Instrumenting Phoenix with Telemetry Part I: Telemetry Under The Hood
By Sophie DeBenedetto | Posted 2020-04-22
In this series, we’re instrumenting a Phoenix app and sending metrics to StatsD with the help of Elixir and Erlang’s Telemetry offerings. In Part I we’ll start out by setting up a basic, DIY Telemetry pipeline and examining how Erlang’s Telemetry library works under the hood
Table Of Contents
In this series, we’re instrumenting a Phoenix app and sending metrics to StatsD with the help of Elixir and Erlang’s Telemetry offerings. A brief overview of what we’ll cover:
- Part I: Telemetry Under The Hood
-
Part II: Handling Telemetry Events with
TelemetryMetrics
+TelemetryMetricsStatsd
- Part III: Observing Phoenix + Ecto Telemetry Events
-
Part IV: Erlang VM Measurements with
telemetry_poller
,TelemetryMetrics
+TelemetryMetricsStatsd
In Part I we’ll start out by setting up a basic, DIY Telemetry pipeline and examining how Erlang’s Telemetry library works under the hood. Then, in Part II we’ll take advantage of the TelemetryMetrics
and TelemetryMetricsStatsd
libraries to respond to Telemetry events by formatting them as metrics and reporting those metrics to StatsD. In Part III, we’ll look at the powerful instrumentation that Phoenix and Ecto offer out-of-the-box via Telemetry events executed in source code. Lastly, in Part IV, we’ll leverage the telemetry_poller
Erlang library to take Erlang VM measurements and emit them as Telemetry events, which our Telemetry pipeline can then observe and report on.
Introduction
In this post we’ll discuss why observability matters and how Telemetry helps us treat observability like a first class citizen in Elixir projects. Then, we’ll hand-roll our own instrumentation pipeline using Telemetry and StatsD. We’ll wrap up with a look under the hood of the Telemetry library and set ourselves up for Part II of this series, in which we leverage the Telemetry.Metrics
library for even easier instrumentation and reporting.
Observability Matters
In the immortal words of Charity Majors, observability means asking ourselves:
can you understand what is happening inside the system — can you understand ANY internal state the system may get itself into, simply by asking questions from the outside?
Anyone who has spent hours (days?) debugging a production issue that they can’t replicate locally, relying mostly on guesswork and institutional knowledge knows what it costs to lack this ability.
Many of us have come to treat this situation as perfectly natural–we’ve come to accept this frustration as part of the job of being a software engineer. We treat observability like something that is out of our hands, or an afterthought–a “nice to have” after the main target of building that new feature or shipping the MVP are hit.
The traditional split between “web developers” and “dev-ops engineers” has lulled us into believing that observability is not the responsibility of the web dev. In the past, it may have been the case that ensuring system observability required a specialized set of skills, but this is increasingly not true of the world we live in.
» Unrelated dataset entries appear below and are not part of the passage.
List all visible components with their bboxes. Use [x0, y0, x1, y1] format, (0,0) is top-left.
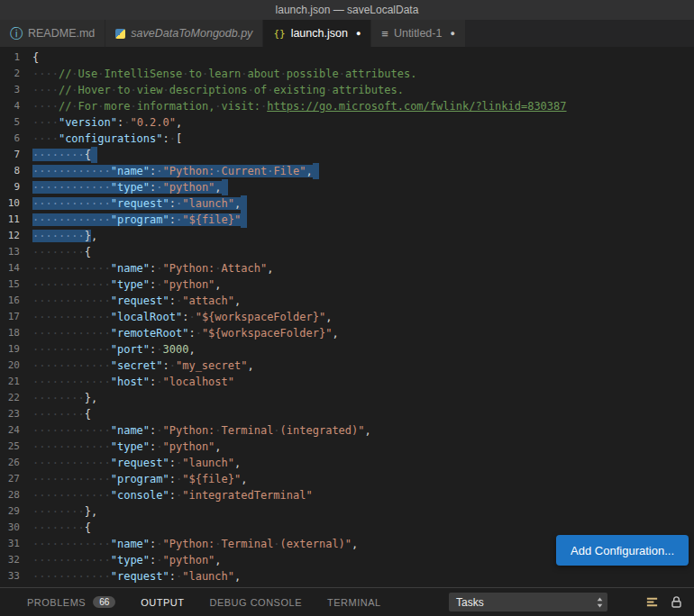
code-line[interactable]: 8············"name":·"Python:·Current·Fi… [0, 163, 694, 179]
code-line[interactable]: 11············"program":·"${file}" [0, 212, 694, 228]
line-number[interactable]: 3 [0, 82, 32, 98]
line-number[interactable]: 8 [0, 163, 32, 179]
code-token: : [163, 359, 169, 372]
code-line[interactable]: 18············"remoteRoot":·"${workspace… [0, 325, 694, 341]
code-line[interactable]: 2····//·Use·IntelliSense·to·learn·about·… [0, 66, 694, 82]
code-token: , [325, 311, 332, 323]
tab-untitled-1[interactable]: ≡ Untitled-1 ● [371, 20, 466, 47]
code-editor[interactable]: 1{2····//·Use·IntelliSense·to·learn·abou… [0, 47, 694, 587]
whitespace-dots: ············ [32, 327, 111, 340]
line-number[interactable]: 26 [0, 455, 32, 471]
code-line[interactable]: 20············"secret":·"my_secret", [0, 358, 694, 374]
line-number[interactable]: 23 [0, 406, 32, 422]
code-line[interactable]: 10············"request":·"launch", [0, 195, 694, 212]
code-token: existing [273, 84, 325, 96]
line-number[interactable]: 6 [0, 131, 32, 147]
line-number[interactable]: 4 [0, 98, 32, 114]
code-token: "remoteRoot" [111, 327, 189, 340]
tab-savedata-py[interactable]: saveDataToMongodb.py [105, 20, 263, 47]
line-number[interactable]: 5 [0, 114, 32, 131]
tab-readme[interactable]: ⓘ README.md [0, 20, 105, 47]
panel-tab-terminal[interactable]: TERMINAL [327, 597, 381, 608]
line-number[interactable]: 30 [0, 520, 32, 536]
line-number[interactable]: 9 [0, 179, 32, 195]
code-token: "Python: [163, 262, 215, 275]
line-number[interactable]: 11 [0, 212, 32, 228]
code-line[interactable]: 12········}, [0, 228, 694, 244]
code-line[interactable]: 25············"type":·"python", [0, 439, 694, 455]
tab-launch-json[interactable]: {} launch.json ● [263, 20, 371, 47]
code-line[interactable]: 3····//·Hover·to·view·descriptions·of·ex… [0, 82, 694, 98]
code-line[interactable]: 7········{ [0, 147, 694, 163]
code-text: ········{ [32, 520, 694, 536]
code-line[interactable]: 4····//·For·more·information,·visit:·htt… [0, 98, 694, 114]
code-token: view [137, 84, 163, 96]
line-number[interactable]: 7 [0, 147, 32, 163]
code-line[interactable]: 23········{ [0, 406, 694, 422]
code-token: IntelliSense [105, 68, 183, 80]
code-token: : [169, 457, 176, 469]
line-number[interactable]: 19 [0, 341, 32, 358]
code-line[interactable]: 30········{ [0, 520, 694, 536]
code-line[interactable]: 21············"host":·"localhost" [0, 374, 694, 390]
line-number[interactable]: 17 [0, 309, 32, 325]
code-line[interactable]: 6····"configurations":·[ [0, 131, 694, 147]
code-line[interactable]: 22········}, [0, 390, 694, 406]
line-number[interactable]: 32 [0, 552, 32, 568]
whitespace-dots: · [156, 376, 162, 388]
code-token: Hover [78, 84, 111, 96]
line-number[interactable]: 13 [0, 244, 32, 260]
whitespace-dots: ···· [32, 84, 59, 96]
line-number[interactable]: 20 [0, 358, 32, 374]
add-configuration-button[interactable]: Add Configuration... [556, 535, 689, 566]
code-token: "localhost" [163, 376, 234, 388]
code-token: "type" [111, 440, 150, 453]
code-line[interactable]: 5····"version":·"0.2.0", [0, 114, 694, 131]
line-number[interactable]: 18 [0, 325, 32, 341]
code-line[interactable]: 13········{ [0, 244, 694, 260]
code-line[interactable]: 17············"localRoot":·"${workspaceF… [0, 309, 694, 325]
line-number[interactable]: 24 [0, 422, 32, 439]
line-number[interactable]: 22 [0, 390, 32, 406]
code-token: "type" [111, 181, 150, 194]
code-token: , [91, 230, 97, 242]
code-line[interactable]: 28············"console":·"integratedTerm… [0, 487, 694, 503]
code-line[interactable]: 27············"program":·"${file}", [0, 471, 694, 487]
panel-tab-problems[interactable]: PROBLEMS 66 [27, 596, 115, 608]
line-number[interactable]: 14 [0, 260, 32, 276]
code-line[interactable]: 26············"request":·"launch", [0, 455, 694, 471]
code-text: ········}, [32, 503, 694, 520]
line-number[interactable]: 21 [0, 374, 32, 390]
scroll-lock-icon[interactable] [670, 595, 683, 609]
line-number[interactable]: 2 [0, 66, 32, 82]
code-text: ············"request":·"launch", [32, 455, 694, 471]
code-line[interactable]: 19············"port":·3000, [0, 341, 694, 358]
clear-output-icon[interactable] [645, 595, 659, 609]
line-number[interactable]: 15 [0, 276, 32, 293]
modified-indicator[interactable]: ● [450, 30, 454, 38]
line-number[interactable]: 27 [0, 471, 32, 487]
code-token: "python" [163, 554, 215, 566]
code-line[interactable]: 33············"request":·"launch", [0, 568, 694, 584]
code-line[interactable]: 9············"type":·"python", [0, 179, 694, 195]
code-line[interactable]: 14············"name":·"Python:·Attach", [0, 260, 694, 276]
panel-tab-output[interactable]: OUTPUT [141, 597, 184, 608]
line-number[interactable]: 1 [0, 50, 32, 66]
line-number[interactable]: 33 [0, 568, 32, 584]
code-line[interactable]: 16············"request":·"attach", [0, 293, 694, 309]
code-token: }, [85, 392, 97, 404]
output-channel-dropdown[interactable]: Tasks [449, 593, 607, 611]
line-number[interactable]: 25 [0, 439, 32, 455]
code-line[interactable]: 1{ [0, 50, 694, 66]
code-line[interactable]: 15············"type":·"python", [0, 276, 694, 293]
line-number[interactable]: 16 [0, 293, 32, 309]
line-number[interactable]: 29 [0, 503, 32, 520]
code-line[interactable]: 24············"name":·"Python:·Terminal·… [0, 422, 694, 439]
line-number[interactable]: 12 [0, 228, 32, 244]
line-number[interactable]: 28 [0, 487, 32, 503]
line-number[interactable]: 31 [0, 536, 32, 552]
code-line[interactable]: 29········}, [0, 503, 694, 520]
line-number[interactable]: 10 [0, 195, 32, 212]
modified-indicator[interactable]: ● [356, 30, 361, 38]
panel-tab-debug-console[interactable]: DEBUG CONSOLE [210, 597, 302, 608]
With third-party tools like Datadog, Splunk and Honeycomb, and libraries like Telemetry, web developers are empowered to treat observability like the first class citizen it is. To paraphrase Charity Majors (again), in today’s world we can instrument our code, watch it deploy, and answer the question: “is it doing what I expect?”. In this way, we can build systems that are “both understandable and well understood”.
Telemetry Gives Us Visibility
Telemetry is an open source suite of libraries which aims to unify and standardize how the libraries and applications on the BEAM are instrumented and monitored. How does it work?
At the core of Telemetry lies the event. The event indicates that something has happened: an HTTP request was accepted, a database query returned a result, or the user has signed in. Each event can have many handlers attached to it, each performing a specific action when the event is published. For example, an event handler might update a metric, log some data, or enrich a context of distributed trace.
Telemetry is already included in both Ecto and Phoenix, emitting events that we can opt-in to receiving and acting on accordingly. We can also emit our own custom Telemetry events from our application code and define handlers to respond to them.
The Telemetry events emitted for free from Ecto and Phoenix mean standardized instrumentation for all apps using these libraries. At the same time, the interface that Telemetry provides for handling such events and emitting additional custom events empowers every Elixir developer to hit observability goals by writing and shipping fully instrumented code with ease.
Now that we understand why observability matters and how Telemetry supports observability, let’s dive into the Telemetry library!
Using Telemetry in Elixir
First, we’ll take a look at how to set up a simple reporting pipeline for custom Telemetry events in our Phoenix app. Then, we’ll take a look under the hood at the Telemetry library to understand how our pipeline works.
Getting Started
You can follow along with this tutorial by cloning down the repo here.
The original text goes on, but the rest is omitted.